Overly optimistic estimate head count:
Experience has shown that 70 to 85% of registered people attend voluntary corporate events. If you order for 100%, you produce expensive food waste. Conversely, the exact number should be ordered for binding events such as customer appointments.
No benchmark available:
Without comparative figures, companies cannot assess whether an offer is fair. The price ranges in this article provide solid guidance. In addition, it is worthwhile to evaluate your own catering expenditure per quarter and compare it with industry figures.
Do not take advantage of tax benefits:
Many companies are giving away tax funding opportunities because documentation is missing or the benefits in kind are unknown.
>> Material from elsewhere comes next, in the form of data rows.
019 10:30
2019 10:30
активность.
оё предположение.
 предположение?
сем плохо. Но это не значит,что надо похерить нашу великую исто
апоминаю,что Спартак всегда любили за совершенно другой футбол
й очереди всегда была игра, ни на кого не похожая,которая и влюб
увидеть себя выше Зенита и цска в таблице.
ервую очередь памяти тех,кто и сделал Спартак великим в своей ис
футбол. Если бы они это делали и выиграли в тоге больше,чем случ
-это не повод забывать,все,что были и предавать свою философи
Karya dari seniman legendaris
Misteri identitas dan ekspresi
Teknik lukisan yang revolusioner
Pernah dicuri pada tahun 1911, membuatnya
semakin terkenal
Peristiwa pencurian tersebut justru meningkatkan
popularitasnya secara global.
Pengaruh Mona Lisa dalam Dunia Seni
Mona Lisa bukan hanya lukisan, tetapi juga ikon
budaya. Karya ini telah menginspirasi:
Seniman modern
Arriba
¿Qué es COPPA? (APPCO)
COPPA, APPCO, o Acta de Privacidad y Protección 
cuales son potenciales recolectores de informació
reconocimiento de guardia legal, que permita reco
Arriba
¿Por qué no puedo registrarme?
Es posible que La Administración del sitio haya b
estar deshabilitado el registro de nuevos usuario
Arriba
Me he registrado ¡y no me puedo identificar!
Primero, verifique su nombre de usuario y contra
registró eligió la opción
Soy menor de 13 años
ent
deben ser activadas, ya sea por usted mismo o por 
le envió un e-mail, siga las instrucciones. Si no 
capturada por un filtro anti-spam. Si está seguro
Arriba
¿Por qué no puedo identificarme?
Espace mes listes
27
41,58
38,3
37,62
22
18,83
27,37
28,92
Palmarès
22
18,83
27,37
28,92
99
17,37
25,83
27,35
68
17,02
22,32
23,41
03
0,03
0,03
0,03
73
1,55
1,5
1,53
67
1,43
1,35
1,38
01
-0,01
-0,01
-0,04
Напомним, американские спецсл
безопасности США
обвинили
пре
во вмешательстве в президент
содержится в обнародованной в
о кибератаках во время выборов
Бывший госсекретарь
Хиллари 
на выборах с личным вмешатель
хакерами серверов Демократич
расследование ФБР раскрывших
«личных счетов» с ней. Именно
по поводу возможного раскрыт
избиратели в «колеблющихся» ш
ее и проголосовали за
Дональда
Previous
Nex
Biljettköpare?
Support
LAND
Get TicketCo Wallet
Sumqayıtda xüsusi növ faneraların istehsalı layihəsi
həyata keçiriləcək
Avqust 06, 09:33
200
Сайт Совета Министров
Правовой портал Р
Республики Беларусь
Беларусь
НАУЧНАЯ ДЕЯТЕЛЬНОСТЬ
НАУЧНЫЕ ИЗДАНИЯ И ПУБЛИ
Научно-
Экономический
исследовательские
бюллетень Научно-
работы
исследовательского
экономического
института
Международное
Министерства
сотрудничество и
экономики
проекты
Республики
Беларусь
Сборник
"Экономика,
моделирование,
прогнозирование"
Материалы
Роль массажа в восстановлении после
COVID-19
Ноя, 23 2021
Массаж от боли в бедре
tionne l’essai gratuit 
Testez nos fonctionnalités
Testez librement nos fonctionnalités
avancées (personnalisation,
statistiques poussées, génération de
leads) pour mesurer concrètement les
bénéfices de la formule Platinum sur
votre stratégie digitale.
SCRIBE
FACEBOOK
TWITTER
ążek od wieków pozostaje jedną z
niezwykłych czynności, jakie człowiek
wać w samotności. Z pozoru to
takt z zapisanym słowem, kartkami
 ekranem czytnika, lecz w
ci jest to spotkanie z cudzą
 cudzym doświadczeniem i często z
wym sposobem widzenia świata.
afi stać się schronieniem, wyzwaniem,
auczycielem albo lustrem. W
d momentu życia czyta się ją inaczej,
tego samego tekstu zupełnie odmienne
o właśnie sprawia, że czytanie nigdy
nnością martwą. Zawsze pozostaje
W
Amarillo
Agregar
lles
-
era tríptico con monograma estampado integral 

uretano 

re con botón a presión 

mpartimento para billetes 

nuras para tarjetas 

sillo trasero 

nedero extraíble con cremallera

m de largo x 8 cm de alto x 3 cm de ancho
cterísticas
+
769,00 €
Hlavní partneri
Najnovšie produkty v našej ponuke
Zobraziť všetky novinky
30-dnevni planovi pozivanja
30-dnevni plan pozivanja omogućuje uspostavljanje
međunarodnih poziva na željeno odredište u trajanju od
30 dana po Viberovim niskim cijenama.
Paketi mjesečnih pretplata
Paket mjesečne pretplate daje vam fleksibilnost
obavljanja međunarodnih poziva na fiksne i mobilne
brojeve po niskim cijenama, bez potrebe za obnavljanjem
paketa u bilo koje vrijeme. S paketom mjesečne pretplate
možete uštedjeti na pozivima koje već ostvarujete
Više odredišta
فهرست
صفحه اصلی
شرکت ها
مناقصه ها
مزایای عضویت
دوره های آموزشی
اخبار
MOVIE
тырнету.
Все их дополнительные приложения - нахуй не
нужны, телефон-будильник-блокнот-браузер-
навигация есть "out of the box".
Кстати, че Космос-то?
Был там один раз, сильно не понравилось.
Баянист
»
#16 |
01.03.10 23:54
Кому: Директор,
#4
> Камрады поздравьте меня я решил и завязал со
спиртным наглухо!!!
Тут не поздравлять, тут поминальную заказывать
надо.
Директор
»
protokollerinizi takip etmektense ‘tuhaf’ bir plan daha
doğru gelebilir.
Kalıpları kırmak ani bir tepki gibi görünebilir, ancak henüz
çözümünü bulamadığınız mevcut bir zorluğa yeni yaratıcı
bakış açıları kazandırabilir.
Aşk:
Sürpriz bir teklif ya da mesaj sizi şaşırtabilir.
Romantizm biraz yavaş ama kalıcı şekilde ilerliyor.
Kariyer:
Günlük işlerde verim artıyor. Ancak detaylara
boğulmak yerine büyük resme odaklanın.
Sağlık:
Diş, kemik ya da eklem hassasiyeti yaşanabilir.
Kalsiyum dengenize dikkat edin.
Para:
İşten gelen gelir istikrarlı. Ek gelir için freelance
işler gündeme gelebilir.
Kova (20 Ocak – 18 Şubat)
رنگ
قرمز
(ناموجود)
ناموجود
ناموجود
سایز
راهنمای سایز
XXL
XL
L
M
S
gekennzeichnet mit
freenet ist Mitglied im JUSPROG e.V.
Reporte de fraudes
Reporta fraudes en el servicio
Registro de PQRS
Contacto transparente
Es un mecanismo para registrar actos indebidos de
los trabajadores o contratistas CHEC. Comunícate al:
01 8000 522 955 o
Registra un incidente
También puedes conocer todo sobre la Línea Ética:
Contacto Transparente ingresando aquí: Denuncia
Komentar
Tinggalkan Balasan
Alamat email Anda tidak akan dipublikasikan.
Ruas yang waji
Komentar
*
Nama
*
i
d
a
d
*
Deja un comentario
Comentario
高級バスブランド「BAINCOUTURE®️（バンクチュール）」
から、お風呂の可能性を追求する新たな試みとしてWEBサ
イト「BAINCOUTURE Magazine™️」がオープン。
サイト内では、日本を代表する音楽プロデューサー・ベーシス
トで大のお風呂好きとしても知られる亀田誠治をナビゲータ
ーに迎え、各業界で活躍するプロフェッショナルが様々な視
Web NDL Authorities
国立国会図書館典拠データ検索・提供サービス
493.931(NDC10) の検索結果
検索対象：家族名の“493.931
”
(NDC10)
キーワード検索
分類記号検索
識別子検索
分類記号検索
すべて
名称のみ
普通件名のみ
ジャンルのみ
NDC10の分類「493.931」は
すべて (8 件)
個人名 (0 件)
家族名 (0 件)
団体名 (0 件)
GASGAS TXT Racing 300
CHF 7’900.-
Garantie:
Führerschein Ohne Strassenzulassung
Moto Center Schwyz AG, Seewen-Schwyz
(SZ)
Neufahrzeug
Especially with regular employee catering, the lost tax benefits can amount to several thousand euros per year.
Defining quality too much from the price:
The cheapest offer is rarely the best. An unreliable caterer that delivers too late or offers disappointing quality costs the company more than the savings were worth — due to lost reputation among customers, dissatisfied employees and the effort spent on short-term alternatives.
Before requesting a quote
When reviewing the offer
After the event
How much does company catering cost per person?J
Depending on the format and occasion, between 12 and 80€ per person. A business lunch costs 12 to 20€, an event buffet 35 to 60€, a premium event with full service 60 to 80€. For a detailed breakdown by number of guests, we recommend our Guide to catering costs per person.
How much should a company budget for catering?
The guideline is 1,000 to 3,500€ per employee and year, depending on the frequency and scope of catering events. Companies with daily employee catering are at the top end, those with occasional event catering at the bottom.
Are catering costs tax deductible?
Yes, in several ways: catering costs for business lunches are 70% deductible, employee catering can be tax-deducted via benefits in kind, and company events are tax-free up to 110€ per person and event. The exact design should be coordinated with the tax advisor.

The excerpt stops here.